-- What you should do --
At the line containing "deadline extended to September 30 for", begin retyping, and continue word for word until the records below run out.

═══ Data to process ═══

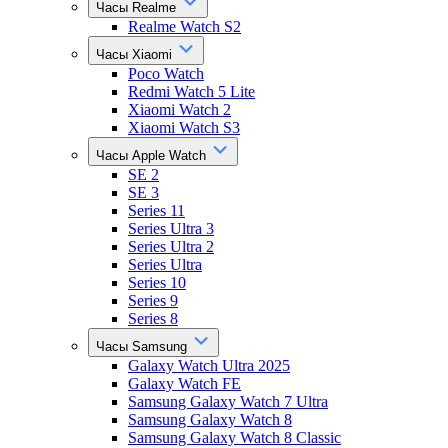
Часы Realme
Realme Watch S2
Часы Xiaomi
Poco Watch
Redmi Watch 5 Lite
Xiaomi Watch 2
Xiaomi Watch S3
Часы Apple Watch
SE 2
SE 3
Series 11
Series Ultra 3
Series Ultra 2
Series Ultra
Series 10
Series 9
Series 8
Часы Samsung
Galaxy Watch Ultra 2025
Galaxy Watch FE
Samsung Galaxy Watch 7 Ultra
Samsung Galaxy Watch 8
Samsung Galaxy Watch 8 Classic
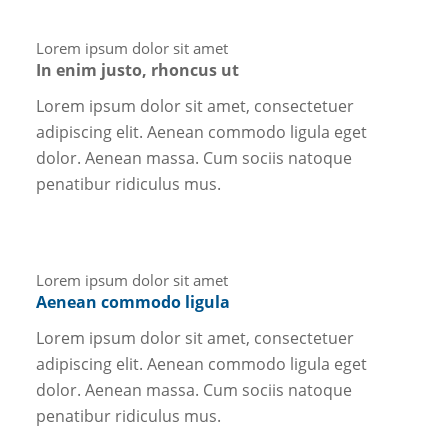
Lorem ipsum dolor sit amet
In enim justo, rhoncus ut
Lorem ipsum dolor sit amet, consectetuer
adipiscing elit. Aenean commodo ligula eget
dolor. Aenean massa. Cum sociis natoque
penatibur ridiculus mus.
Lorem ipsum dolor sit amet
Aenean commodo ligula
Lorem ipsum dolor sit amet, consectetuer
adipiscing elit. Aenean commodo ligula eget
dolor. Aenean massa. Cum sociis natoque
penatibur ridiculus mus.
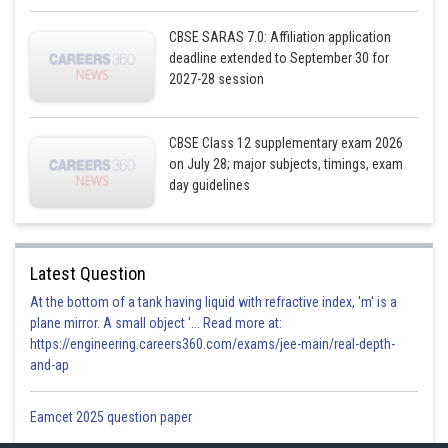
CBSE SARAS 7.0: Affiliation application
deadline extended to September 30 for
2027-28 session
CBSE Class 12 supplementary exam 2026
on July 28; major subjects, timings, exam
day guidelines
Latest Question
At the bottom of a tank having liquid with refractive index, 'm' is a
plane mirror. A small object '... Read more at:
https://engineering.careers360.com/exams/jee-main/real-depth-
and-ap
Eamcet 2025 question paper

═══

-- Output for this exercise --
deadline extended to September 30 for
2027-28 session
CBSE Class 12 supplementary exam 2026
on July 28; major subjects, timings, exam
day guidelines
Latest Question
At the bottom of a tank having liquid with refractive index, 'm' is a
plane mirror. A small object '... Read more at:
https://engineering.careers360.com/exams/jee-main/real-depth-
and-ap
Eamcet 2025 question paper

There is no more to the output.